• [DIRECTIONS] All of the records below need to be written out exactly, but without the pictures.

Records from a data source:
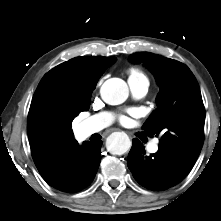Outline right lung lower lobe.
Wrapping results in <instances>:
<instances>
[{"instance_id":"obj_1","label":"right lung lower lobe","mask_w":221,"mask_h":221,"mask_svg":"<svg viewBox=\"0 0 221 221\" xmlns=\"http://www.w3.org/2000/svg\"><path fill=\"white\" fill-rule=\"evenodd\" d=\"M102 141L74 143L53 163L39 170L43 179L53 188L78 192L87 187L98 170Z\"/></svg>"}]
</instances>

• [SOLUTION TO THE EXERCISE]
Outline right lung lower lobe.
Wrapping results in <instances>:
<instances>
[{"instance_id":"obj_1","label":"right lung lower lobe","mask_w":221,"mask_h":221,"mask_svg":"<svg viewBox=\"0 0 221 221\" xmlns=\"http://www.w3.org/2000/svg\"><path fill=\"white\" fill-rule=\"evenodd\" d=\"M102 141L74 143L53 163L39 170L43 179L53 188L78 192L87 187L98 170Z\"/></svg>"}]
</instances>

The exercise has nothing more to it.